Some thoughts on human development, equal opportunity, and universal coverage

Adam Wagstaff's picture

I was asked recently to advise on some ongoing work on human development, equal opportunities, and universal coverage. The work was building on previous work undertaken by the World Bank in its Latin America and the Caribbean (LAC) region that had developed a new index known as the Human Opportunity Index (HOI).

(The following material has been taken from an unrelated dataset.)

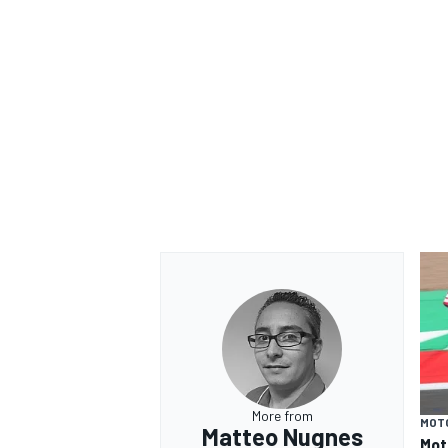
RALLY
More from
MOT
Matteo Nugnes
Mot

The core idea underlying the HOI isn’t new. The argument is that inequalities are inequitable insofar as they’re the result of circumstances beyond the individual’s control (inequality in opportunity), but not if they reflect factors that are within the individual’s control. The object of the exercise is to separate empirically the two.
 
Children and the HOI
The first part of the LAC study – where the HOI is operationalized – focuses on children and on a subset of goods and services that all children should start out life as having. These “basic opportunities” include things like access to education, safe water, and vaccinations. The study argues that “universal provision of basic opportunities is a valid and realistic social goal” and that “for children, access defines “opportunity,” because children (unlike adults) cannot be expected to make the efforts needed to access these basic goods by themselves.” (p.3). So when we see inequalities in, say, immunization coverage or primary school completion, we should regard these inequalities as unjust, and think of them as reflecting inequalities in opportunity.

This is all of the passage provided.